Exercise description: All lines with the word "Risque" are to be found and copied from the listing.

### Records shown ###

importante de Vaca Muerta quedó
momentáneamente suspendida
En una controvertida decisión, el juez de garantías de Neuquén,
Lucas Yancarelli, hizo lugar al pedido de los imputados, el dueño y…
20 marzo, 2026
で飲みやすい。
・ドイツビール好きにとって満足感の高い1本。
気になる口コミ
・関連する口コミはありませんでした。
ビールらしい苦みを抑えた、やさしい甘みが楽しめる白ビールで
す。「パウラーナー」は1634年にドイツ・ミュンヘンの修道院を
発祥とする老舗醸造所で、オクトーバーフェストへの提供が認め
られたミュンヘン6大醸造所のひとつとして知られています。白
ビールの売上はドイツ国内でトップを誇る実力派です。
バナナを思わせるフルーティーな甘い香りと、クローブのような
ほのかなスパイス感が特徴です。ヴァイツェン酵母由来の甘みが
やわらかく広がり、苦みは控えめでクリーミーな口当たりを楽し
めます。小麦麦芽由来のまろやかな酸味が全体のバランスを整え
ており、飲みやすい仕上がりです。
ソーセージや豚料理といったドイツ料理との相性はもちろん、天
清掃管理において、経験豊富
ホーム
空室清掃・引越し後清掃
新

###
### Records shown ###

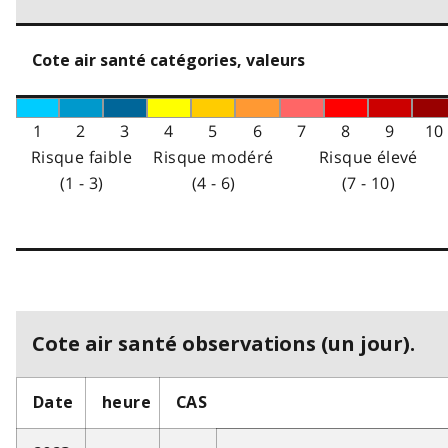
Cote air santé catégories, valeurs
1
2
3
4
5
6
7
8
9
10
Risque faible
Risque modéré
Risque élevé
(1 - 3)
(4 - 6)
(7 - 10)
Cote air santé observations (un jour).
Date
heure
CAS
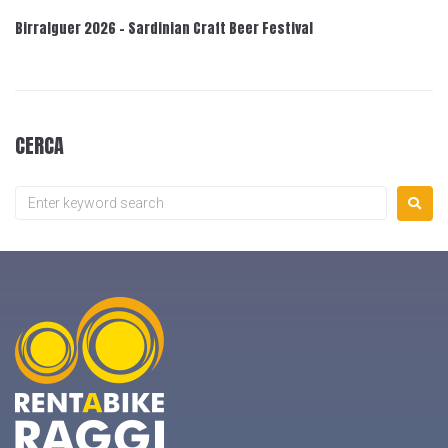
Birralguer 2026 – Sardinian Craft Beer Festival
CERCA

###
### Records shown ###

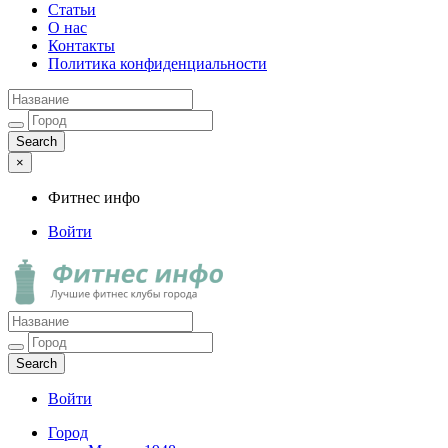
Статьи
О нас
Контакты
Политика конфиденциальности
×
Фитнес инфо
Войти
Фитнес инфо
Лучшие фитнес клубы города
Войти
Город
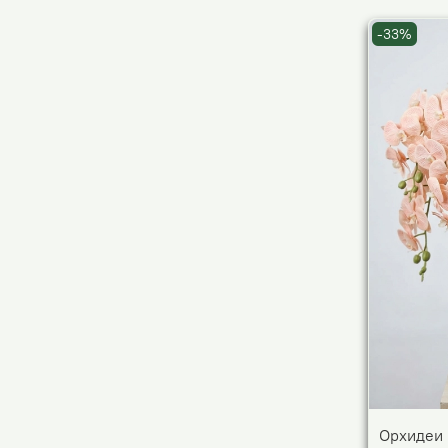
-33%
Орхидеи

###

Solution to the exercise:
Risque faible
Risque modéré
Risque élevé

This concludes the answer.